PROVIDED RECORDS ::
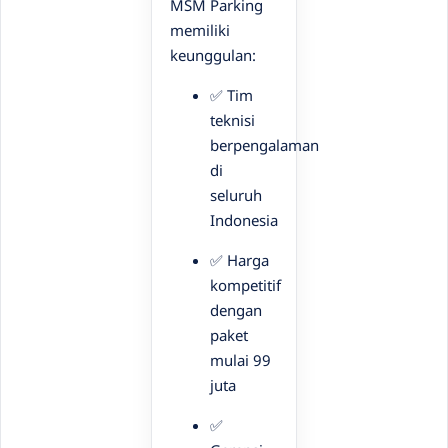
MSM Parking
memiliki
keunggulan:
✅ Tim
teknisi
berpengalaman
di
seluruh
Indonesia
✅ Harga
kompetitif
dengan
paket
mulai 99
juta
✅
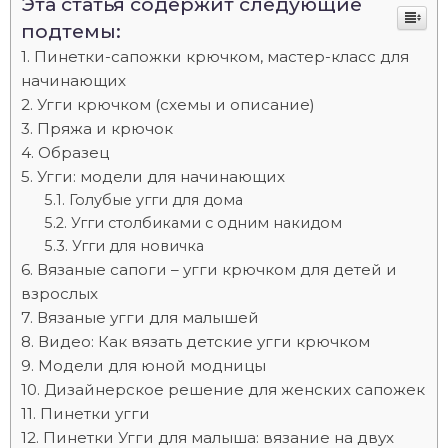
Эта статья содержит следующие
подтемы:
Пинетки-сапожки крючком, мастер-класс для
начинающих
Угги крючком (схемы и описание)
Пряжа и крючок
Образец
Угги: модели для начинающих
Голубые угги для дома
Угги столбиками с одним накидом
Угги для новичка
Вязаные сапоги – угги крючком для детей и
взрослых
Вязаные угги для малышей
Видео: Как вязать детские угги крючком
Модели для юной модницы
Дизайнерское решение для женских сапожек
Пинетки угги
Пинетки Угги для малыша: вязание на двух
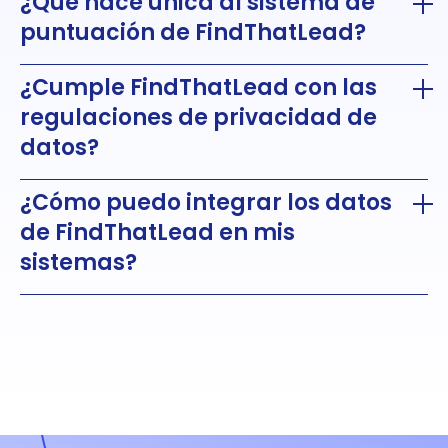
¿Qué hace única al sistema de
puntuación de FindThatLead?
¿Cumple FindThatLead con las
regulaciones de privacidad de
datos?
¿Cómo puedo integrar los datos
de FindThatLead en mis
sistemas?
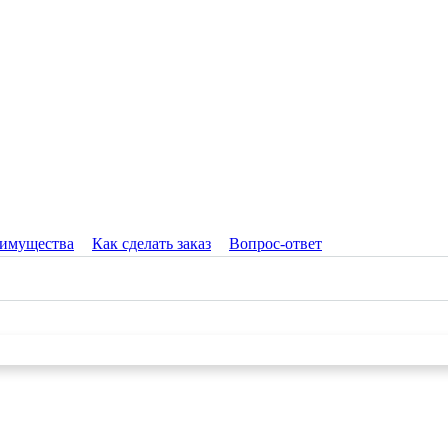
имущества
Как сделать заказ
Вопрос-ответ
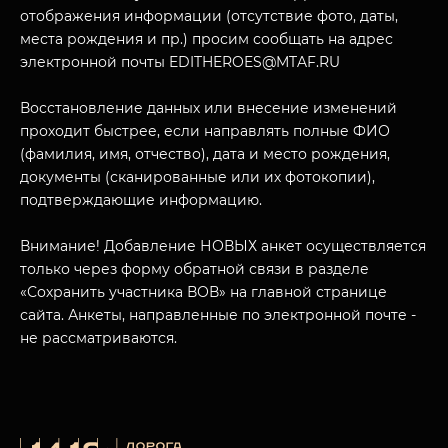
отображения информации (отсутствие фото, даты,
места рождения и пр.) просим сообщать на адрес
электронной почты EDITHEROES@MTAF.RU
Восстановление данных или внесение изменений
проходит быстрее, если направлять полные ФИО
МУЗЕЙНЫЙ КОМПЛЕКС
(фамилия, имя, отчество), дата и место рождения,
НАЗАД
ПОСЕТИТЕЛЯМ
документы (сканированные или их фотокопии),
подтверждающие информацию.
О НАС
Внимание! Добавление НОВЫХ анкет осуществляется
только через форму обратной связи в разделе
«Сохранить участника ВОВ» на главной странице
сайта. Анкеты, направленные по электронной почте -
не рассматриваются.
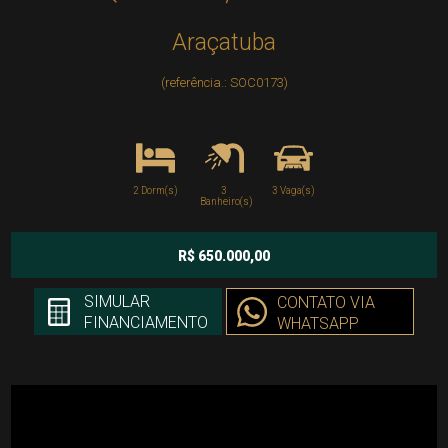
Araçatuba
(referência.: SOC0173)
2 Dorm(s)
3
3 Vaga(s)
Banheiro(s)
R$ 650.000,00
SIMULAR
CONTATO VIA
FINANCIAMENTO
WHATSAPP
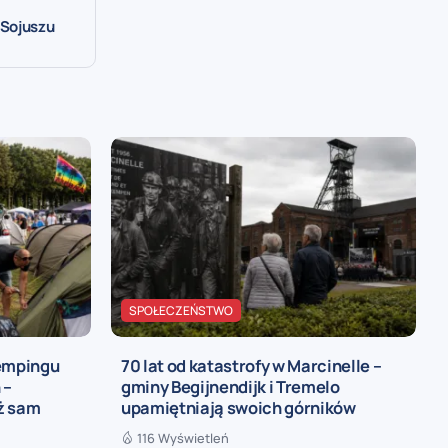
 Sojuszu
SPOŁECZEŃSTWO
kempingu
70 lat od katastrofy w Marcinelle –
 –
gminy Begijnendijk i Tremelo
iż sam
upamiętniają swoich górników
116 Wyświetleń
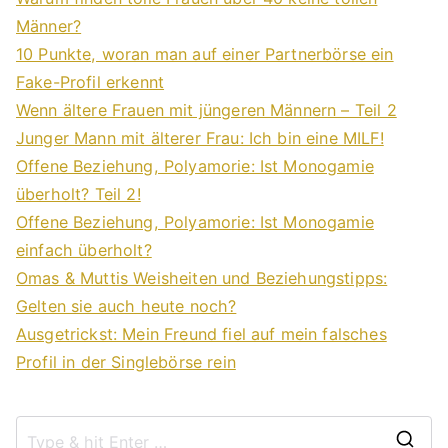
Männer?
10 Punkte, woran man auf einer Partnerbörse ein
Fake-Profil erkennt
Wenn ältere Frauen mit jüngeren Männern – Teil 2
Junger Mann mit älterer Frau: Ich bin eine MILF!
Offene Beziehung, Polyamorie: Ist Monogamie
überholt? Teil 2!
Offene Beziehung, Polyamorie: Ist Monogamie
einfach überholt?
Omas & Muttis Weisheiten und Beziehungstipps:
Gelten sie auch heute noch?
Ausgetrickst: Mein Freund fiel auf mein falsches
Profil in der Singlebörse rein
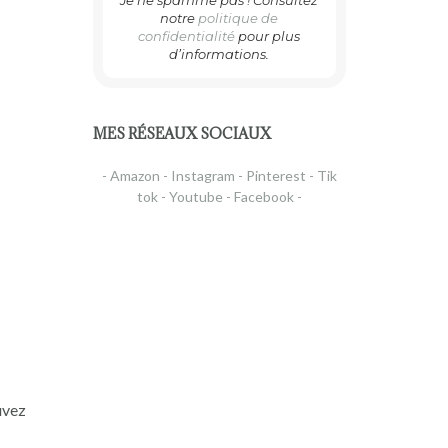
Je ne spamme pas ! Consultez
notre
politique de
confidentialité
pour plus
d’informations.
MES RÉSEAUX SOCIAUX
- Amazon -
Instagram -
Pinterest -
Tik
tok -
Youtube -
Facebook -
uvez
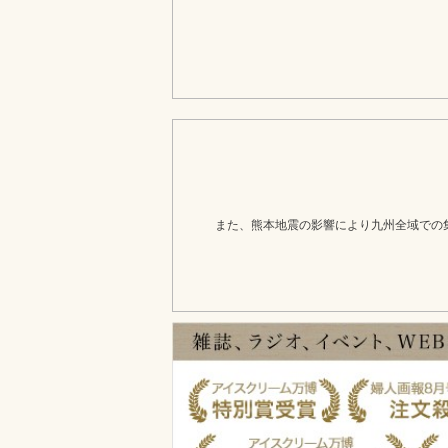
また、熊本地震の影響により九州全域での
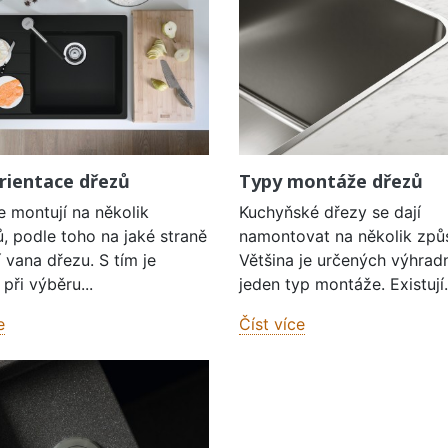
rientace dřezů
Typy montáže dřezů
e montují na několik
Kuchyňské dřezy se dají
, podle toho na jaké straně
namontovat na několik způ
í vana dřezu. S tím je
Většina je určených výhrad
při výběru...
jeden typ montáže. Existují.
e
Číst více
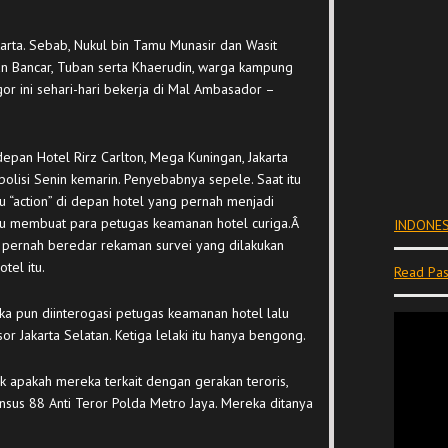
karta. Sebab, Nukul bin Tamu Munasir dan Wasit
n Bancar, Tuban serta Khaerudin, warga kampung
r ini sehari-hari bekerja di Mal Ambasador –
depan Hotel Rirz Carlton, Mega Kuningan, Jakarta
 polisi Senin kemarin. Penyebabnya sepele. Saat itu
itu “action” di depan hotel yang pernah menjadi
si itu membuat para petugas keamanan hotel curiga.Â
INDONES
, pernah beredar rekaman survei yang dilakukan
tel itu.
Read Pas
ka pun diinterogasi petugas keamanan hotel lalu
r Jakarta Selatan. Ketiga lelaki itu hanya bengong.
 apakah mereka terkait dengan gerakan teroris,
sus 88 Anti Teror Polda Metro Jaya. Mereka ditanya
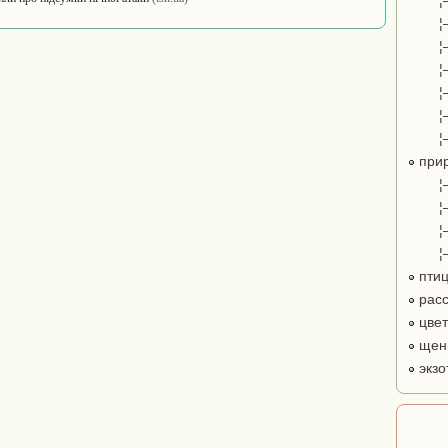
¦
¦
¦
¦
¦
¦
¦
при
¦
¦
¦
¦
пти
расс
цве
щенк
экзо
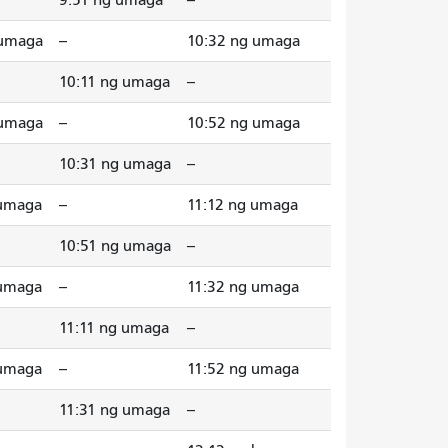
9:51 ng umaga
--
 umaga
--
10:32 ng umaga
10:11 ng umaga
--
 umaga
--
10:52 ng umaga
10:31 ng umaga
--
 umaga
--
11:12 ng umaga
10:51 ng umaga
--
 umaga
--
11:32 ng umaga
11:11 ng umaga
--
 umaga
--
11:52 ng umaga
11:31 ng umaga
--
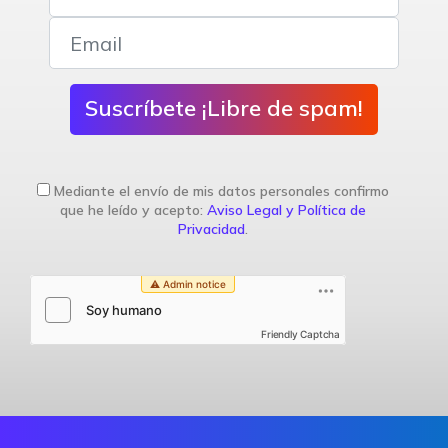
Suscríbete ¡Libre de spam!
Mediante el envío de mis datos personales confirmo
que he leído y acepto:
Aviso Legal y Política de
Privacidad
.
Friendly Captcha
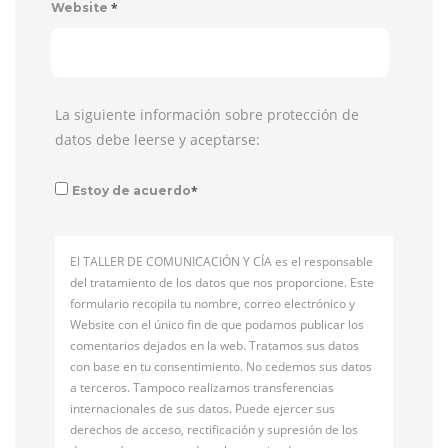
*
Website
La siguiente información sobre protección de
datos debe leerse y aceptarse:
*
Estoy de acuerdo
El TALLER DE COMUNICACIÓN Y CÍA es el responsable
del tratamiento de los datos que nos proporcione. Este
formulario recopila tu nombre, correo electrónico y
Website con el único fin de que podamos publicar los
comentarios dejados en la web. Tratamos sus datos
con base en tu consentimiento. No cedemos sus datos
a terceros. Tampoco realizamos transferencias
internacionales de sus datos. Puede ejercer sus
derechos de acceso, rectificación y supresión de los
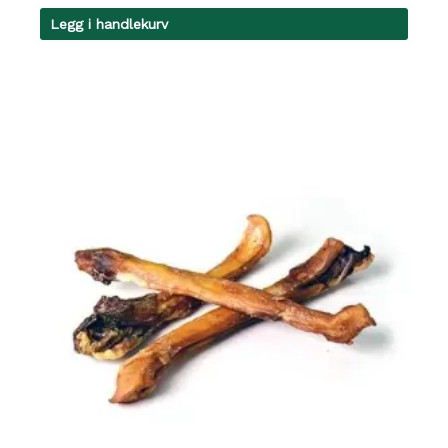
Legg i handlekurv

TASK OBJECTIVE ::
Lines containing the word "depan" are to be located in the entries and copied.

SOLUTION BELOW ::
depan Hotel Rirz Carlton, Mega Kuningan, Jakarta
itu “action” di depan hotel yang pernah menjadi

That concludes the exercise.